Again, the policies implemented by governments to save us from this crisis are not very effective, to be polite. But don’t worry, if these measures don’t work, they will double them. Oh yeah!

Brace! The worst part of this crisis is still to come!

How To Navigate The Storm

From everything we have discussed above, you can tell that you cannot rely on the government to protect you. You have to be responsible to protect and educate yourself. Financial education has never been as vital as it is today. This is particularly the case because our school system does not offer this form of education. You should set yourself a goal to learn how to grow and preserve your wealth, without being hurt by the government, market, or monetary policies.

Learn about the difference between currencies and real money. Gold and silver have been considered money for the last 5,000 years. Unlike fiat currency, which devalues due to inflation, real money keeps its purchasing power through the years.

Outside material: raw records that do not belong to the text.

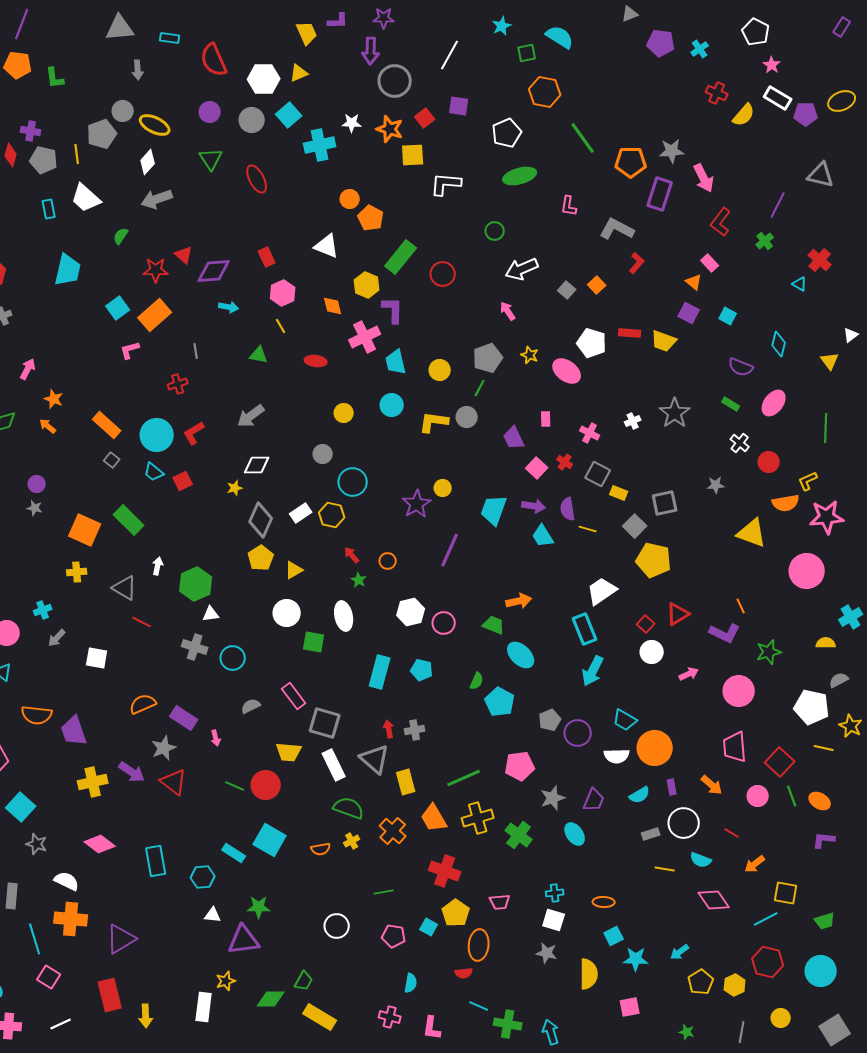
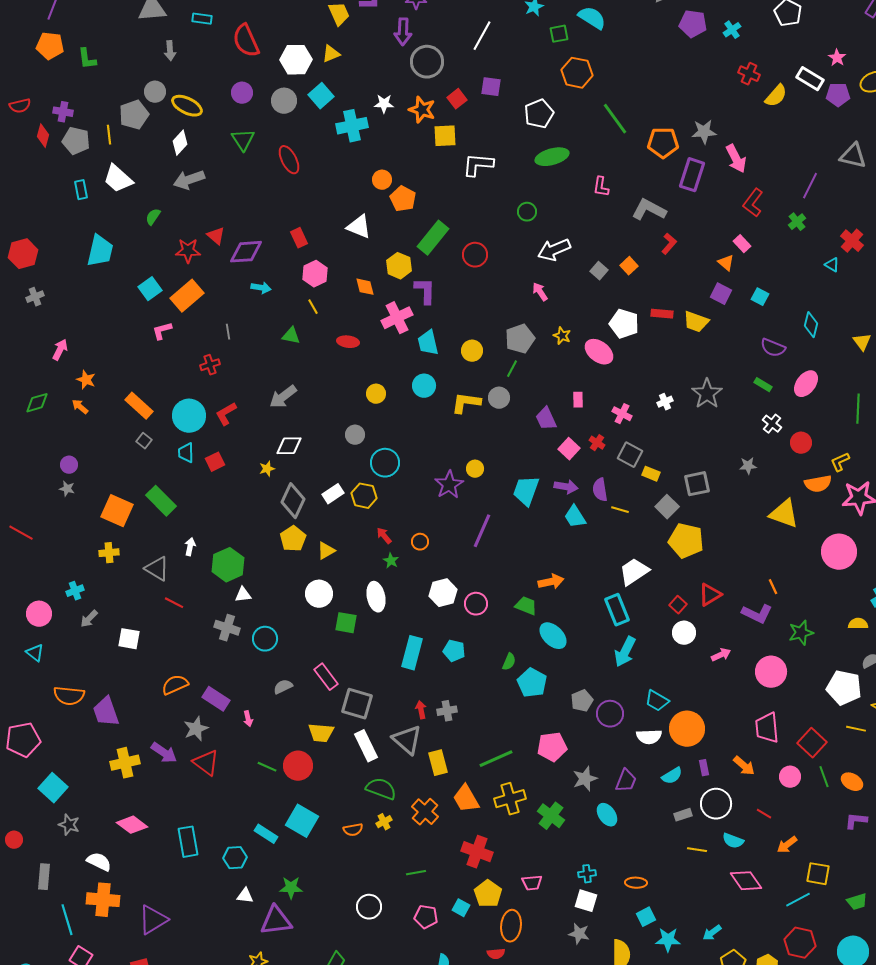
pink star: (772, 65) -> (837, 58), moved
cyan trapezoid: (154, 472) -> (186, 453), turned 50

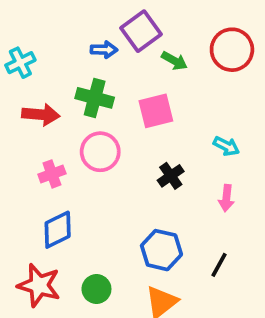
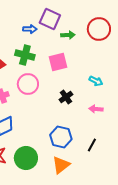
purple square: (141, 31) -> (50, 19), turned -30
green arrow: (174, 61) -> (68, 35), turned -32
pink arrow: (226, 198) -> (96, 109), turned 88
green circle: (96, 289) -> (26, 158), size x1.5

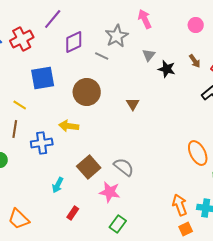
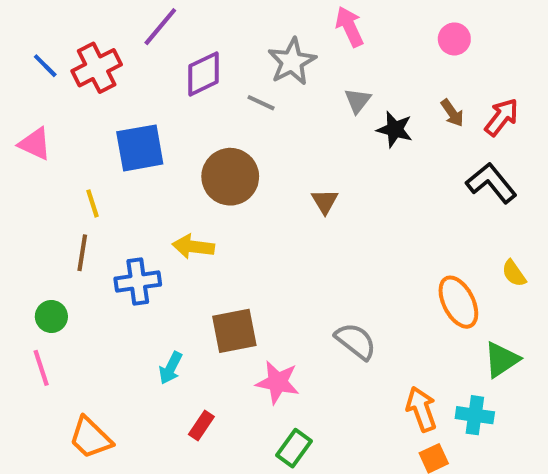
yellow line: (20, 105) -> (93, 203), turned 40
brown square: (89, 167) -> (234, 331), turned 30
gray semicircle: (124, 167) -> (356, 341), moved

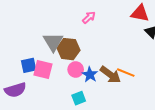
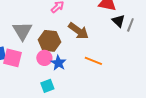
brown hexagon: (68, 49) -> (49, 41), moved
brown arrow: (110, 75) -> (78, 31), moved

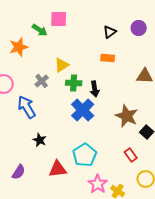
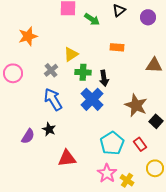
green arrow: (40, 30) -> (92, 19), moved
black triangle: (110, 32) -> (119, 10), moved
blue arrow: (27, 107) -> (53, 99), moved
cyan pentagon: (85, 155) -> (112, 143), moved
purple semicircle: (19, 172) -> (28, 136), moved

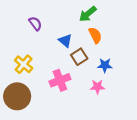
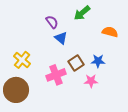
purple semicircle: (35, 24) -> (52, 22), moved
orange semicircle: (95, 35) -> (110, 32), moved, turned -49
brown square: (79, 57) -> (76, 63), moved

Get familiar with concepts like Decentralized Finance (DeFi) and blockchain technology. DeFi is a peer-to-peer financial system operating on cryptocurrency blockchains, most commonly Bitcoin and Ethereum. From the name, this financial world is decentralized, meaning it is outside the centralized financial system run by governments and central banks.

DeFi protocols are proven to be effective, and this has been followed by many people accepting these cryptocurrencies as a reliable and safe store of wealth. Bitcoin in particular is viewed as the digital gold. It has been designed to achieve absolute scarcity. This key characteristic by definition makes it a hedge against inflation.

Central banks operate in a centralized financial planning protocol, which is the complete opposite of DeFi. The financial planners tend to manipulate prices and the market rules of demand and supply, which creates bubbles. While we would love to call ourselves a capitalist free market, we are intrinsically a planned economy.

DeFi introduces the concept of individual participation, free market and resistance against censorship. The fact that cryptocurrencies are decentralized means that the government and central banks cannot control its demand and supply using the current monetary and fiscal policies. Central banks don’t like Bitcoin because they can’t manipulate it, that’s why we love it!

Summary

Our tax rates are exorbitantly high, and the monetary policies imposed by the governments do not work in our favor. For this reason, you need to save yourself from the dungeon by seeking self-education on financial literacy.

You should also consider stepping out of the system by storing part of your wealth in Bitcoin and precious metals, such as gold and silver. Become a smart, responsible, and educated person. Don’t let this crisis get you unprepared. Let’s all peacefully fight inequality!